One hundred years ago this weekend, the RMS Titanic hit an iceberg off the coast of Newfoundland and sank. The event was big news then and has remained so for a century, due in no small part to the number of wealthy people who died or were aboard: John Jacob Astor IV; Lucy, Lady Duff-Gordon; Molly Brown; Benjamin Guggenheim; and Isidor Straus. It was a bit as if the Kodak Theatre caught fire during the Academy Awards. (Compare the Titanic to the RMS Empress of Ireland, which sank in the mouth of the St. Lawrence two years later with a loss of more passengers, although considerably fewer crew. Celine Dion sings no songs about the Empress of Ireland.)

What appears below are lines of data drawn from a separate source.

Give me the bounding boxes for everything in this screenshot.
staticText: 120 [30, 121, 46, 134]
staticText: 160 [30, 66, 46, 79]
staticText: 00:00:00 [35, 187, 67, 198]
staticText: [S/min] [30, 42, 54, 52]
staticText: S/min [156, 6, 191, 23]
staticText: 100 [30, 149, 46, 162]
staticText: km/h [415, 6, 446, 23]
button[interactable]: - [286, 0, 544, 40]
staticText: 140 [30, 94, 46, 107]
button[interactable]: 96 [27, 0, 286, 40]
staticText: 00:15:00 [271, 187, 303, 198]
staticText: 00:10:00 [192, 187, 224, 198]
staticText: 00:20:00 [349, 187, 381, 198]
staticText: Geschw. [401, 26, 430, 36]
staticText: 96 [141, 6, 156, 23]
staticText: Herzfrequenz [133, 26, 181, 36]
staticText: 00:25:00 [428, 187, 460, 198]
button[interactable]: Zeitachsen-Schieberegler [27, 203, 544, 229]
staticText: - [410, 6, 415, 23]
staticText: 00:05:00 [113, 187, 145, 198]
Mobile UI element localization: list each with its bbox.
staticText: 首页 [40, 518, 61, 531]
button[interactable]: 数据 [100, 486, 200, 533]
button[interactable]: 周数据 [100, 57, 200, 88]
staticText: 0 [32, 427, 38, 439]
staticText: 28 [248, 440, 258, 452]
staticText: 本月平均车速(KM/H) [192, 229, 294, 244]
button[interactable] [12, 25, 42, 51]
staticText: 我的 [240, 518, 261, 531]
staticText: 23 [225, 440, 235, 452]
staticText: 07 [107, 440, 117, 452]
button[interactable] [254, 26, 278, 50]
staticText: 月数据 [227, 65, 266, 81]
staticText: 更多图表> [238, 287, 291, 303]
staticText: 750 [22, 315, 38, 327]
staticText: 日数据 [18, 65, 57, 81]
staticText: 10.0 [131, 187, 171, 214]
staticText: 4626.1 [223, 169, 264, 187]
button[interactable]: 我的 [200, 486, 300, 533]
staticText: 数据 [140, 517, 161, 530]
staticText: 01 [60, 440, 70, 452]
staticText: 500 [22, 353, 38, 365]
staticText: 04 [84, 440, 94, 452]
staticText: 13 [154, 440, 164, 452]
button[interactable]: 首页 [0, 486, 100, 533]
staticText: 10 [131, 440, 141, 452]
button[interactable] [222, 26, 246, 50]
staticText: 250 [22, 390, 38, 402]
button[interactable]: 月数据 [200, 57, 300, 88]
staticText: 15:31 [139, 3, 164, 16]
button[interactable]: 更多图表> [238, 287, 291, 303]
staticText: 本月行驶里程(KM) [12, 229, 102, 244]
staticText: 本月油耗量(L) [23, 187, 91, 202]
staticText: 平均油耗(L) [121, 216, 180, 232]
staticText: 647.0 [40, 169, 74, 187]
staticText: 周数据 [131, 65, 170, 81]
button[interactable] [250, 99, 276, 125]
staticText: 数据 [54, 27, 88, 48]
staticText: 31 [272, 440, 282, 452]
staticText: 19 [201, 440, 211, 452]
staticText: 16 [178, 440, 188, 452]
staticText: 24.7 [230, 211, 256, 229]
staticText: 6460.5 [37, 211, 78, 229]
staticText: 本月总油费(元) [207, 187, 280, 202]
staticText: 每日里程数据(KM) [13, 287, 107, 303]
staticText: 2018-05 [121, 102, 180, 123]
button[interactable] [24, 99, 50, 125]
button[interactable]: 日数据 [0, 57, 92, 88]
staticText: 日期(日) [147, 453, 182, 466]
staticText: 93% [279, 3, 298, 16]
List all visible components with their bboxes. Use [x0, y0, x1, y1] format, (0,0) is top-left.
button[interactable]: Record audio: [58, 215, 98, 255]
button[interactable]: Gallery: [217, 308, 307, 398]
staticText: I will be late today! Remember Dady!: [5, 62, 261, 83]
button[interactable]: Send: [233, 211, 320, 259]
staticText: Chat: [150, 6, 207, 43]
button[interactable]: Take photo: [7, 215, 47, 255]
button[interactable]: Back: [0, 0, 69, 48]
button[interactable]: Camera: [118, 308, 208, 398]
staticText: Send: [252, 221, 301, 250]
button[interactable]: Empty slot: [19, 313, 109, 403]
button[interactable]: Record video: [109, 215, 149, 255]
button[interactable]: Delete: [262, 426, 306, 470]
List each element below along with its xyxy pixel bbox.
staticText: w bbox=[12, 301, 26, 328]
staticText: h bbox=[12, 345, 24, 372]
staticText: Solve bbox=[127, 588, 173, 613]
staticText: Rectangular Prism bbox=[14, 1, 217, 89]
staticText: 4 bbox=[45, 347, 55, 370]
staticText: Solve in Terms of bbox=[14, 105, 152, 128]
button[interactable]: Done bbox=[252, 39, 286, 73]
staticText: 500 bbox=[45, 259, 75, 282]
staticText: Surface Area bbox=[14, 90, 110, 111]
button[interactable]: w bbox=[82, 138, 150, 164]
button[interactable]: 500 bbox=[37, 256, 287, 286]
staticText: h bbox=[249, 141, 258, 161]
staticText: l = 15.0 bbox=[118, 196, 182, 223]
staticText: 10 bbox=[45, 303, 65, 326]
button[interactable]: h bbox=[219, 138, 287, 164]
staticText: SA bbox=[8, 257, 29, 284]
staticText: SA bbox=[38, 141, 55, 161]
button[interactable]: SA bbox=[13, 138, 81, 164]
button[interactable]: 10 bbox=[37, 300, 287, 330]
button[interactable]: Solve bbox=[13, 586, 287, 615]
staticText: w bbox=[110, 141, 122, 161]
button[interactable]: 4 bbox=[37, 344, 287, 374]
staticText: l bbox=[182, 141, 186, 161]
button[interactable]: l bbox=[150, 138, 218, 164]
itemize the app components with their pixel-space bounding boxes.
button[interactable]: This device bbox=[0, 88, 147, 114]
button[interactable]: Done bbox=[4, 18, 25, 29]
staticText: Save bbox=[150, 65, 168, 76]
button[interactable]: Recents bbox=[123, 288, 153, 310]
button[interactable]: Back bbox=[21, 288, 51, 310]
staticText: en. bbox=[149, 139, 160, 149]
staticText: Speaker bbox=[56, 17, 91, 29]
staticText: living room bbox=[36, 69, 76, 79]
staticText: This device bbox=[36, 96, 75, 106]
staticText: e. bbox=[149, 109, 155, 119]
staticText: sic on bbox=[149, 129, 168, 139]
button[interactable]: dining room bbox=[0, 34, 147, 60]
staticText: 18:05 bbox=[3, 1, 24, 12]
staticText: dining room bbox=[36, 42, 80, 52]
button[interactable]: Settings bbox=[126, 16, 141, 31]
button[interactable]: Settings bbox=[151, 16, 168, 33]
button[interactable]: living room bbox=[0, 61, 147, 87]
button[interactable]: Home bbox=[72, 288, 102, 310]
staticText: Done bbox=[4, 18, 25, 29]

There are many fascinating aspects of the story, including the recently uncovered evidence of what exactly caused the ship to sink — not a massive gash in its hull, as had long been supposed, but rather a buckling of the plates over five compartments, due in part to the failure of potentially substandard rivets. For want of a rivet, the Titanic was lost. And there’s also the interesting question of why there was so little panic among the passengers as the ship went down. But I want to focus on one that I’m fairly sure is not going to get covered this week: the connection between the sinking of the Titanic and our modern Electronic Communications Privacy Act, the federal law that makes it a crime to intercept communications without either a court order or the consent of one of the parties.

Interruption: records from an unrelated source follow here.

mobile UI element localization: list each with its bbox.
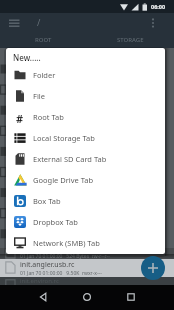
staticText: 01 Jan 70 01:00:00 9.50K rwxr-x--- (20, 270, 102, 277)
staticText: Folder (33, 70, 56, 80)
staticText: # (16, 111, 24, 123)
staticText: External SD Card Tab (33, 154, 107, 164)
staticText: File (33, 91, 45, 101)
staticText: Root Tab (33, 112, 64, 122)
staticText: Google Drive Tab (33, 175, 94, 185)
staticText: Network (SMB) Tab (33, 238, 100, 248)
button[interactable] (0, 259, 174, 277)
staticText: Dropbox Tab (33, 217, 78, 227)
staticText: 06:00 (151, 3, 166, 10)
button[interactable]: Dropbox Tab (6, 211, 165, 232)
button[interactable]: STORAGE (87, 32, 174, 48)
staticText: / (37, 16, 41, 28)
button[interactable]: Box Tab (6, 190, 165, 211)
button[interactable] (141, 256, 165, 280)
button[interactable] (150, 18, 156, 28)
button[interactable]: Folder (6, 64, 165, 85)
staticText: 01 Jan 70 01:00:00 524 Bytes rw-r--r-- (20, 253, 110, 260)
staticText: ROOT (35, 36, 52, 44)
staticText: init.environ.rc (20, 277, 59, 285)
button[interactable]: # (6, 106, 165, 127)
button[interactable]: Network (SMB) Tab (6, 232, 165, 253)
button[interactable] (126, 292, 136, 302)
button[interactable] (82, 292, 92, 302)
button[interactable] (9, 19, 20, 27)
staticText: Box Tab (33, 196, 61, 206)
button[interactable]: External SD Card Tab (6, 148, 165, 169)
button[interactable]: Google Drive Tab (6, 169, 165, 190)
staticText: New..... (13, 52, 41, 63)
staticText: init.angler.usb.rc (20, 260, 75, 270)
button[interactable]: Local Storage Tab (6, 127, 165, 148)
staticText: STORAGE (117, 36, 144, 44)
button[interactable]: File (6, 85, 165, 106)
button[interactable] (38, 292, 48, 302)
button[interactable]: ROOT (0, 32, 87, 48)
staticText: Local Storage Tab (33, 133, 95, 143)
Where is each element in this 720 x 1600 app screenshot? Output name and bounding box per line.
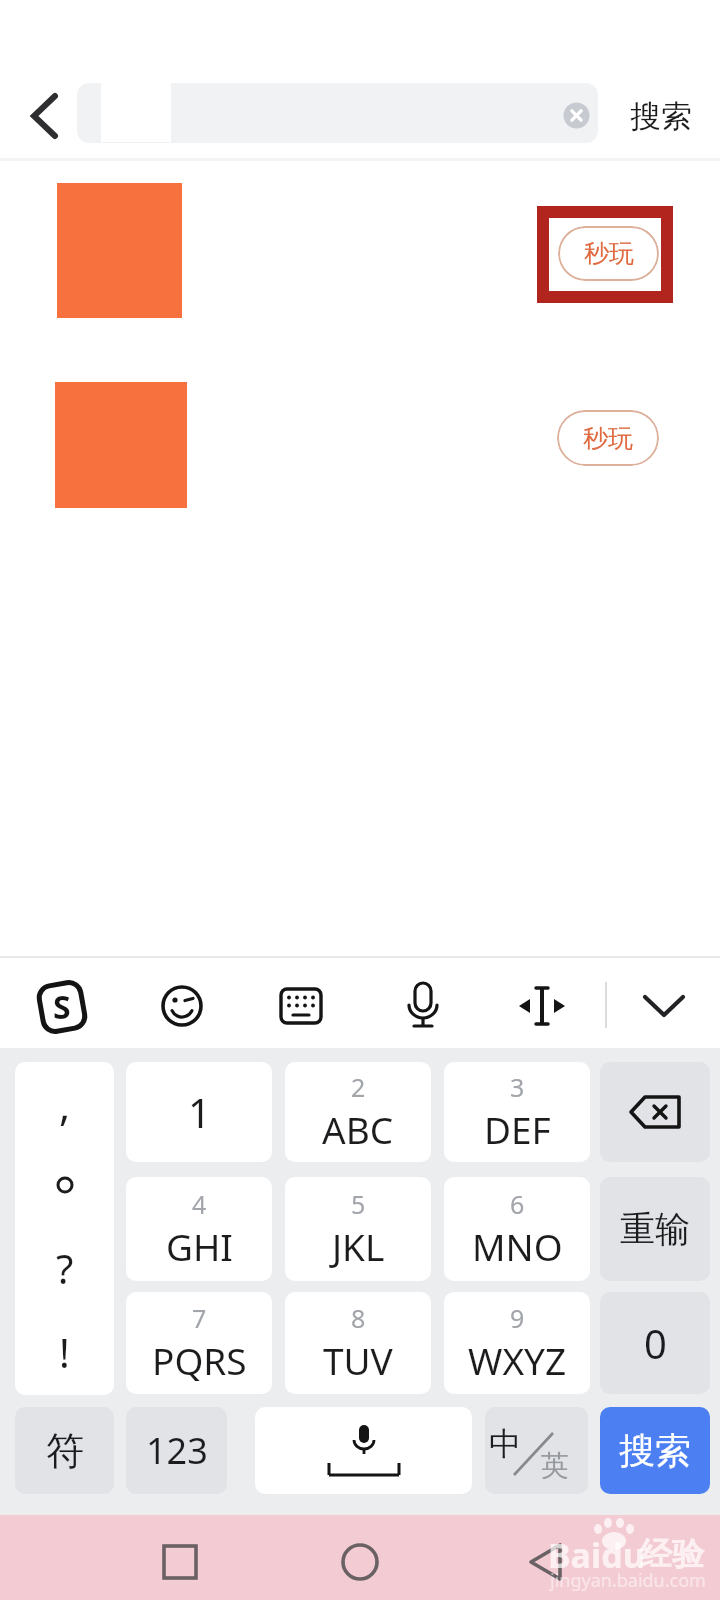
staticText: jingyan.baidu.com <box>550 1568 706 1593</box>
button[interactable]: 中 <box>485 1407 588 1494</box>
staticText: 秒玩 <box>584 238 634 269</box>
button[interactable]: 0 <box>600 1292 710 1394</box>
staticText: 中 <box>489 1424 521 1464</box>
button[interactable]: 搜索 <box>600 1407 710 1494</box>
button[interactable]: 符 <box>15 1407 114 1494</box>
button[interactable]: 7 <box>126 1292 272 1394</box>
button[interactable] <box>20 88 70 144</box>
button[interactable] <box>404 980 442 1032</box>
staticText: 4 <box>192 1187 207 1221</box>
staticText: 2 <box>351 1070 366 1104</box>
staticText: TUV <box>323 1335 393 1385</box>
staticText: 搜索 <box>630 97 692 136</box>
staticText: 6 <box>510 1187 525 1221</box>
button[interactable] <box>638 988 690 1028</box>
staticText: 重输 <box>620 1207 690 1251</box>
staticText: Baidu <box>548 1532 645 1578</box>
button[interactable]: 9 <box>444 1292 590 1394</box>
staticText: 9 <box>510 1301 525 1335</box>
button[interactable]: 重输 <box>600 1177 710 1281</box>
button[interactable]: 秒玩 <box>557 410 659 466</box>
button[interactable] <box>512 984 572 1028</box>
button[interactable]: 2 <box>285 1062 431 1162</box>
staticText: 搜索 <box>619 1428 691 1473</box>
button[interactable] <box>600 1062 710 1162</box>
button[interactable]: 1 <box>126 1062 272 1162</box>
staticText: 符 <box>46 1427 84 1475</box>
staticText: ABC <box>322 1104 394 1154</box>
staticText: PQRS <box>152 1335 247 1385</box>
staticText: 123 <box>146 1426 208 1475</box>
button[interactable]: 5 <box>285 1177 431 1281</box>
button[interactable]: 3 <box>444 1062 590 1162</box>
staticText: 经验 <box>640 1534 704 1574</box>
staticText: ! <box>59 1325 70 1379</box>
button[interactable] <box>146 1528 214 1596</box>
button[interactable]: , <box>15 1062 114 1395</box>
button[interactable] <box>255 1407 472 1494</box>
staticText: S <box>53 985 71 1029</box>
button[interactable]: 8 <box>285 1292 431 1394</box>
staticText: 1 <box>188 1085 211 1139</box>
button[interactable] <box>326 1528 394 1596</box>
button[interactable]: 4 <box>126 1177 272 1281</box>
button[interactable]: 搜索 <box>622 94 700 138</box>
staticText: 0 <box>644 1316 667 1370</box>
button[interactable] <box>279 986 323 1026</box>
button[interactable] <box>160 984 204 1028</box>
button[interactable]: 秒玩 <box>558 226 659 281</box>
staticText: MNO <box>472 1221 563 1271</box>
staticText: 5 <box>351 1187 366 1221</box>
button[interactable]: 6 <box>444 1177 590 1281</box>
staticText: 7 <box>192 1301 207 1335</box>
button[interactable]: 123 <box>126 1407 227 1494</box>
staticText: GHI <box>166 1221 233 1271</box>
staticText: 3 <box>510 1070 525 1104</box>
staticText: DEF <box>484 1104 551 1154</box>
button[interactable] <box>563 102 590 129</box>
staticText: 秒玩 <box>583 423 633 454</box>
staticText: WXYZ <box>468 1335 567 1385</box>
staticText: , <box>59 1076 71 1133</box>
button[interactable]: S <box>34 980 90 1034</box>
staticText: JKL <box>332 1221 385 1271</box>
staticText: 英 <box>541 1448 569 1483</box>
staticText: ? <box>56 1241 74 1295</box>
staticText: 8 <box>351 1301 366 1335</box>
button[interactable] <box>516 1528 584 1596</box>
button[interactable] <box>77 83 598 143</box>
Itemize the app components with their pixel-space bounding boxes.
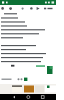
button[interactable]: Back [0, 94, 22, 100]
button[interactable]: Live [52, 5, 64, 12]
button[interactable]: Menu [0, 5, 7, 12]
button[interactable]: Home [22, 94, 43, 100]
button[interactable]: Back [7, 5, 14, 12]
button[interactable]: Recents [43, 94, 64, 100]
button[interactable]: Send [23, 77, 28, 82]
button[interactable]: Play [45, 5, 52, 12]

The connection stems from the role of “wireless telegraphy” — radio, as it’s now known — in the Titanic disaster. Earlier on the day of the disaster, the Titanic had received no less than 6 messages over the wireless warning of ice, but only three of those made it to the bridge. The final warning, at 10:30pm local time, from the SS Californian, stated that the Californian was stopped for the night, stuck in an ice field nearby; but the Titanic‘s radio operator cut off the message with his reply: “Shut up! Shut up! I’m working Cape Race!”, meaning that he was attempting to communicate with the wireless telegraph station at Cape Race, Newfoundland, and the Californian‘s transmissions were interfering. At 11:30pm, the Californian‘s sole wireless operator turned off the set and went to bed. At 11:40pm, Titanic struck its iceberg, and at 12:05am, began transmitting distress calls — at first CQD, but later a newer distress call coming into vogue: SOS. The Californian, its wireless set turned off, received none of those. Instead, the captain of the Californian repeatedly tried to signal the passenger liner it had seen to the south by lamp, but there was no reply.

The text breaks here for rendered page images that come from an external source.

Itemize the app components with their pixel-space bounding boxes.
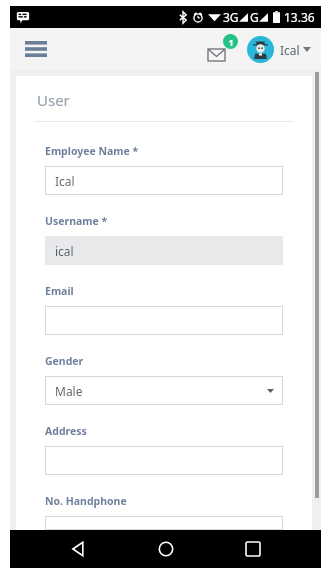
button[interactable]: Home bbox=[146, 530, 186, 568]
staticText: 3G bbox=[223, 9, 239, 25]
staticText: Address bbox=[45, 424, 87, 438]
staticText: Gender bbox=[45, 354, 84, 368]
staticText: Male bbox=[55, 383, 83, 399]
staticText: ical bbox=[55, 243, 74, 259]
staticText: 13.36 bbox=[284, 9, 315, 25]
button[interactable] bbox=[45, 446, 283, 475]
staticText: G bbox=[250, 9, 259, 25]
button[interactable]: Back bbox=[58, 530, 98, 568]
button[interactable]: Ical bbox=[45, 166, 283, 195]
staticText: Ical bbox=[280, 42, 300, 58]
staticText: Employee Name * bbox=[45, 144, 139, 158]
button[interactable]: Menu bbox=[18, 31, 54, 67]
button[interactable]: Recents bbox=[233, 530, 273, 568]
button[interactable] bbox=[45, 516, 283, 530]
button[interactable]: ical bbox=[45, 236, 283, 265]
button[interactable] bbox=[45, 306, 283, 335]
staticText: User bbox=[37, 90, 70, 110]
button[interactable]: Ical bbox=[247, 36, 311, 63]
button[interactable]: Male bbox=[45, 376, 283, 405]
staticText: Username * bbox=[45, 214, 108, 228]
staticText: 1 bbox=[228, 36, 234, 48]
staticText: Email bbox=[45, 284, 74, 298]
staticText: No. Handphone bbox=[45, 494, 127, 508]
button[interactable]: Messages bbox=[208, 34, 238, 64]
staticText: Ical bbox=[55, 173, 75, 189]
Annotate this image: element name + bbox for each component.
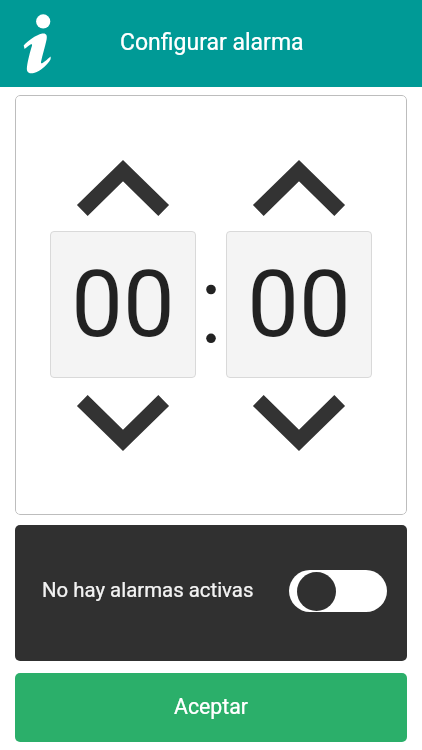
button[interactable]: Activate alarm: [289, 570, 387, 612]
button[interactable]: Decrease minutes: [253, 396, 345, 452]
staticText: 00: [71, 251, 175, 359]
button[interactable]: Decrease hours: [77, 396, 169, 452]
button[interactable]: Increase minutes: [253, 159, 345, 215]
staticText: No hay alarmas activas: [42, 578, 254, 602]
staticText: 00: [247, 251, 351, 359]
button[interactable]: hours: [50, 231, 196, 378]
staticText: Configurar alarma: [120, 29, 304, 56]
button[interactable]: Information: [18, 8, 58, 80]
button[interactable]: Increase hours: [77, 159, 169, 215]
button[interactable]: Aceptar: [15, 673, 407, 742]
staticText: Aceptar: [174, 694, 249, 719]
button[interactable]: minutes: [226, 231, 372, 378]
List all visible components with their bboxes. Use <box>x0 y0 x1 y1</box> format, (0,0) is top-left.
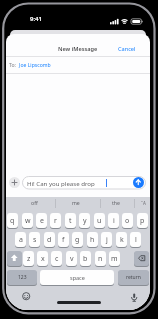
staticText: space <box>70 274 85 281</box>
button[interactable]: off <box>23 197 45 208</box>
staticText: j <box>106 235 108 245</box>
staticText: u <box>97 216 102 226</box>
button[interactable]: n <box>95 251 106 266</box>
button[interactable]: j <box>101 232 112 247</box>
button[interactable] <box>6 57 150 73</box>
button[interactable] <box>7 251 22 266</box>
staticText: b <box>83 254 88 264</box>
staticText: To: <box>9 62 16 69</box>
button[interactable] <box>134 251 149 266</box>
button[interactable]: i <box>108 213 119 228</box>
button[interactable]: 123 <box>7 270 37 285</box>
staticText: o <box>125 216 130 226</box>
staticText: off <box>31 199 38 206</box>
button[interactable]: c <box>51 251 62 266</box>
staticText: c <box>55 254 59 264</box>
staticText: g <box>75 235 80 245</box>
staticText: s <box>33 235 37 245</box>
staticText: d <box>47 235 52 245</box>
button[interactable] <box>130 293 138 303</box>
staticText: i <box>113 216 115 226</box>
staticText: q <box>10 216 15 226</box>
button[interactable]: t <box>65 213 76 228</box>
button[interactable]: s <box>29 232 40 247</box>
staticText: ˇA <box>141 200 146 206</box>
button[interactable]: r <box>50 213 61 228</box>
button[interactable] <box>22 176 146 190</box>
staticText: return <box>126 274 141 281</box>
staticText: New iMessage <box>58 45 98 53</box>
button[interactable]: g <box>72 232 83 247</box>
staticText: m <box>111 254 118 264</box>
staticText: Cancel <box>118 45 136 53</box>
staticText: me <box>72 199 80 206</box>
staticText: 9:41 <box>30 15 42 23</box>
staticText: f <box>62 235 65 245</box>
button[interactable]: m <box>109 251 120 266</box>
staticText: w <box>25 216 31 226</box>
button[interactable]: a <box>15 232 26 247</box>
staticText: t <box>69 216 72 226</box>
staticText: y <box>83 216 87 226</box>
button[interactable]: h <box>87 232 98 247</box>
button[interactable]: d <box>44 232 55 247</box>
button[interactable]: x <box>37 251 48 266</box>
button[interactable]: the <box>105 197 127 208</box>
staticText: h <box>90 235 95 245</box>
staticText: Hi! Can you please drop <box>27 179 95 187</box>
button[interactable]: o <box>122 213 133 228</box>
button[interactable] <box>133 177 144 188</box>
staticText: z <box>27 254 31 264</box>
staticText: k <box>120 235 124 245</box>
button[interactable]: Cancel <box>104 42 136 55</box>
button[interactable]: f <box>58 232 69 247</box>
staticText: v <box>70 254 74 264</box>
button[interactable]: b <box>80 251 91 266</box>
button[interactable]: y <box>79 213 90 228</box>
button[interactable]: u <box>94 213 105 228</box>
staticText: p <box>140 216 145 226</box>
button[interactable]: q <box>7 213 18 228</box>
button[interactable]: me <box>65 197 87 208</box>
staticText: n <box>98 254 103 264</box>
button[interactable]: p <box>137 213 148 228</box>
button[interactable]: w <box>22 213 33 228</box>
staticText: l <box>135 235 137 245</box>
button[interactable] <box>9 177 20 188</box>
button[interactable]: k <box>116 232 127 247</box>
button[interactable]: e <box>36 213 47 228</box>
staticText: 123 <box>18 274 27 281</box>
button[interactable]: v <box>66 251 77 266</box>
staticText: e <box>40 216 44 226</box>
button[interactable] <box>22 292 30 300</box>
staticText: x <box>41 254 45 264</box>
staticText: the <box>112 199 121 206</box>
button[interactable]: l <box>130 232 141 247</box>
staticText: r <box>54 216 57 226</box>
button[interactable]: space <box>40 270 114 285</box>
button[interactable]: return <box>118 270 149 285</box>
staticText: Joe Lipscomb <box>19 62 51 69</box>
button[interactable]: z <box>23 251 34 266</box>
staticText: a <box>19 235 23 245</box>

This failure to communicate seems scandalous, and it was seen that way at the time, but it is partly explained by the novelty of radio in 1912. The wireless operators on the Titanic were not part of the ship’s crew; they were employees of the Marconi Wireless Telegraph Company, and their primary job was to convey private messages to and from the ship’s passengers. They passed on the iceberg warnings to the bridge as a favor, but obviously the Titanic‘s operators did not view such ship-related tasks as their core mission. Similarly, the Californian‘s wireless operation was hardly viewed as an essential ship function; that explains why the radio went unattended after 11:30.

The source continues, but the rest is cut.